Sara Carbonero, Cristiano Ronaldo y la Bota de Oro

¿Distintos raseros?

Sara Carbonero. Periodista. Novia de Iker Casillas, portero del Madrid. Informativos Tele 5. Sección de deportes. Abren con la victoria del Atlético de Madrid en UEFA Europa League. Siguen con la del Athletic de Bilbao. Rápidamente pasa al Real Madrid y su partido de las 12h00 contra Osasuna. El trato es amable, cálido, pausado. Se nota cierta complicidad con la noticia. Hoy a Cristiano Ronaldo le dan la Bota de Oro. No hay mención.

Se sigue por las motos, el campeonato del mundo se cierra en Valencia este fin de semana. Se aprovecha la coyuntura para meter la “cuña” de que Tele 5 tendrá los derechos el próximo año. Lícito, desde luego, y viendo que se acaba el mundial, correcto de todo punto.

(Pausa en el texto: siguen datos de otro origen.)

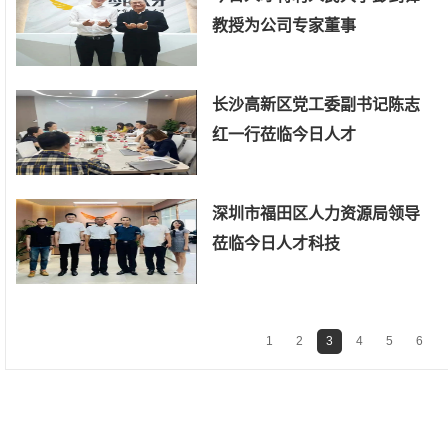
教授为公司专家董事
长沙高新区党工委副书记陈志
红一行莅临今日人才
深圳市福田区人力资源局领导
莅临今日人才科技
1
2
3
4
5
6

¿Dónde está el fútbol hasta ahora? Calma que llega. O no llega. Hacia el final del informativo deportivo, tan al final que es imperceptible mientras friego los platos (en España es a la hora de la comida), se escucha en voz baja, tenue, con sonrisa casi maliciosa, que esa misma tarde la darán la Bota de Oro a Cristiano Ronaldo. Pasa tan de puntillas que más oírlo lo intuyes. ¿A qué se debe? ¿No es importante? ¿Tiene algo que ver que su novio, Iker Casillas, y Cristiano Ronaldo, no se llevan bien? En estos días en los que se habla tanto de que David Villa y Leo Messi no se soportan (conociendo al asturiano especialmente, es algo que no tiene demasiado sentido), me llama poderosamente la atención este asunto. ¿Si hubiera sido Messi la Bota de Oro el tratamiento habría sido tan ligero? No entro en si hubiera sido un español, que rozaría lo épico. Pero me pregunto si el hecho de que sea Cristiano Ronaldo, con quien se dice que ha tenido algún roce, tiene algo que ver.

¿Qué esto no es fútbol? Perdónenme, pero que un jugador marque 40 goles en Liga española, supere los records de Hugo Sánchez y Telmo Zarra, anote más de 100 con el Real Madrid, gane la Bota de Oro y, contra el mejor equipo de todos los tiempos siga dando la cara, me parece merecedor de mucho más que un triste pie de salida en un informativo nacional. Pero la dulce Sara Carbonero, con su sonrisa, lo aplaca todo. Seré yo, un suspicaz perpetuo, que lo ve con malos ojos y lo escucha con peores oídos. En fin. Uno ya tiene su merecida Bota de Oro. A Sara no la podremos ver hasta el lunes. Y entonces, las noticias serán otras.